If I thought I’d be photographing the winners by racing ahead of the peloton for a glimpse of the leaders after 50 km, I was as mistaken as the breakaway cyclists themselves who hoped they could hold their position all day. As a fisherman, I understood the concept of the peloton “reeling in” the breakaways, but I’d never imagined it quite so dramatically as what unfolded on the highways of Jasper National Park. The peloton, with dozens of riders able to trade the burden of pushing the headwind, and being comprised of several teams of riders working together, is much more efficient than a small group of cyclists trying to go at it alone. It took all three laps around 93/93A to catch the breakaway, but by the time they started up the Marmot Basin Road, the peloton had reeled in the leaders.“Logan Owen is going to be caught,” the announcers called out as the peloton absorbed the breakaway which had led all day (Owen ended up crossing the finish 52nd).

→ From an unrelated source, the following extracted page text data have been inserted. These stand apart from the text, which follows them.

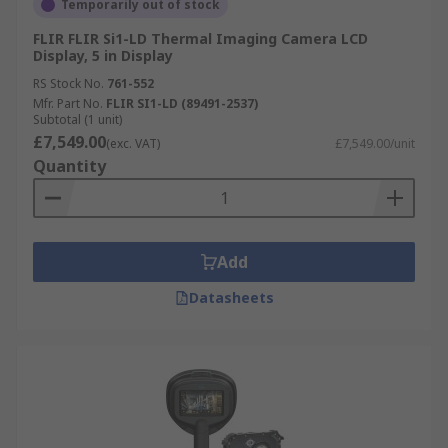
Temporarily out of stock
FLIR FLIR Si1-LD Thermal Imaging Camera LCD
Display, 5 in Display
RS Stock No.
761-552
Mfr. Part No.
FLIR SI1-LD (89491-2537)
Subtotal (1 unit)
£7,549.00
(exc. VAT)
£7,549.00/unit
Quantity
Add
Datasheets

For all of its inevitable breakaway dream-crushing, the peloton is also an empathetic organism, I learned. When a rider crashed in the feed zone area, a result of the chaos of support vehicles and personnel all vying for the best spot on the pavement, the rest of the peloton waited until the fallen rider had righted himself before proceeding earnestly. When an athlete ran out of fluids, I saw another cyclist from a competing team give him his bottle (never mind that the spent bottles were tossed directly into the woods). And while it’s not unusual for teammates to help one another urinate en route, as mentioned, more commonly, when a few riders determine they can’t hold it any longer, the whole peloton will pull over.
JOHN COLYER PILOTED HIS PHOTOMOTO WITH DARING GRACE
The Tour of Alberta in Jasper was a success on many levels: the international stage it granted this community and the park; the coordinated efforts of agencies, organizations and individuals involved; and the festivities surrounding the start and finish lines during two incredible days of hosting 120 of the world’s best athletes—no matter what a few missed sales might mean. For me, however, what I’ll remember most fondly is what I could glean about cycling culture; namely, that even though they’re competitors, pro cyclists not only have each other’s backs, but each other’s bladders, too.